Due to civil unrest in the Santa Cruz Department, the Bolivian Football Federation terminated the 2022 Bolivian Primera División season, and Paniagua would have to wait until the following year to feature for Always Ready again. On just his second appearance for the club, he scored the fourth goal in a 5–0 win over Libertad Gran Mamoré. On 2 March 2023, he made his debut in the Copa Libertadores, becoming, at the age of 15 years, 6 months, and 14 days, the joint-second youngest player ever to appear in the Copa Libertadores, only behind Diego Suárez, who set the record in 2017 at the age of 14.

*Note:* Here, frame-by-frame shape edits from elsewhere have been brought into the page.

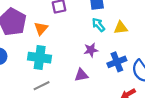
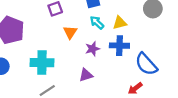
orange triangle: (41, 29) -> (70, 32), moved
blue cross: (117, 62) -> (119, 46), moved, turned 30

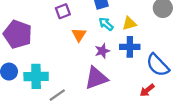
cyan cross: (42, 63) -> (36, 76), moved
purple triangle: (86, 75) -> (96, 78), size x1.6

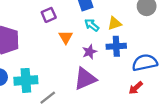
blue semicircle: (158, 65) -> (145, 63), turned 125

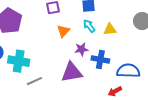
blue cross: (116, 46) -> (100, 59), moved

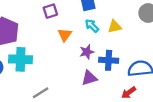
cyan cross: (19, 61) -> (21, 59), moved
purple triangle: (72, 72) -> (89, 78), moved, size x0.7

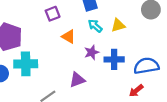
orange triangle: (65, 35) -> (69, 37), turned -32
purple triangle: (89, 78) -> (77, 80), moved

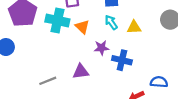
cyan cross: (26, 64) -> (57, 20), moved
blue semicircle: (146, 66) -> (159, 82), moved, size x0.7

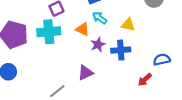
orange triangle: (82, 27) -> (83, 29), moved
yellow triangle: (134, 27) -> (128, 25), moved, turned 32

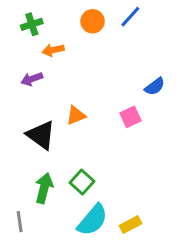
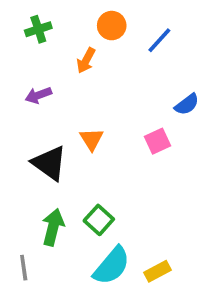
blue line: (130, 17) -> (159, 40), moved
orange arrow: (53, 50) -> (86, 60), moved, turned -50
orange triangle: (76, 115) -> (91, 139), turned -40

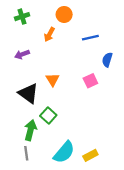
blue line: (159, 40) -> (90, 38), moved, turned 35
blue semicircle: (187, 104) -> (107, 60), turned 144
green square: (99, 220) -> (48, 115), moved
gray line: (24, 268) -> (26, 153), moved

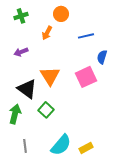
orange triangle: (53, 80) -> (50, 76), size x1.5
pink square: (90, 81) -> (86, 77), size x1.5
green arrow: (30, 130) -> (15, 114), moved

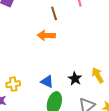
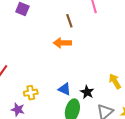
black star: (75, 79) -> (87, 92), moved

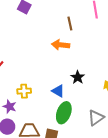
black star: (87, 92) -> (78, 77), moved

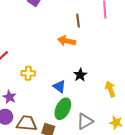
yellow cross: (24, 91) -> (28, 73), moved
gray triangle: (96, 118) -> (85, 121), moved

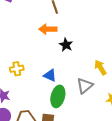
black star: (80, 75) -> (66, 45), moved
gray triangle: (85, 121) -> (85, 86), moved

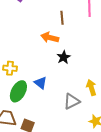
green ellipse: (58, 96) -> (18, 91), moved

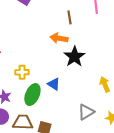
black star: (64, 57) -> (74, 57), size x1.5
gray triangle: (72, 101) -> (86, 112), moved

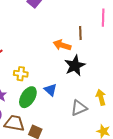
brown line: (69, 17) -> (80, 33), moved
gray triangle: (86, 112) -> (79, 108), moved

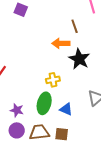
yellow cross: (21, 74) -> (53, 80), moved
blue triangle: (50, 90) -> (66, 109), moved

Following his impressive start to his career, he was linked with a move to Europe, with club president Andrés Costa stating that "concrete offers" had been received.

==International career==
Paniagua was first called up to the Bolivia national under-17 football team in May 2022, for training and five friendly games in Paraguay. Shortly after his Copa Libertadores debut, he travelled to Ecuador to represent Bolivia at the 2023 South American U-17 Championship. There, he scored in a 2–1 win over Peru, also assisting Braian Mamani for the winning goal.

==Career statistics==

===Club===

Appearances and goals by club, season and competition
Club: Season; League; League cup; Continental; Total
Division: Apps; Goals; Apps; Goals; Apps; Goals; Apps; Goals
Always Ready: 2022; Bolivian Primera División; 1; 1; –; –; 1; 1
2023: 23; 3; 10; 0; 1; 0; 34; 3
2024: 27; 2; 0; 0; 8; 1; 35; 3
2025: 25; 13; 7; 3; 0; 0; 32; 16
Total: 76; 19; 19; 3; 9; 1; 102; 23
Wydad AC (Loan): 2025-26; Botola Pro; 1; 0; –; 5; 0; 6; 0
Career Total: 77; 19; 19; 3; 14; 1; 108; 23

===International===

Appearances and goals by national team and year
| National team | Year | Apps | Goals |
| Bolivia | 2025 | 5 | 0 |
| 2026 | 2 | 2 |
| Total |  | 7 | 2 |

Scores and results list Bolivia's goal tally first, score column indicates score after each Paniagua goal.

List of international goals scored by Moisés Paniagua
| No. | Date | Venue | Opponent | Score | Result | Competition |
| 1 | 26 March 2026 | Estadio BBVA, Guadalupe, Mexico | Suriname | 1–1 | 2–1 | 2026 FIFA World Cup qualification |
| 2 | 31 March 2026 | Iraq | 1–1 | 1–2 |

==Personal life==
Born in Bolivia, Paniagua is of Guinean descent through his paternal grandmother.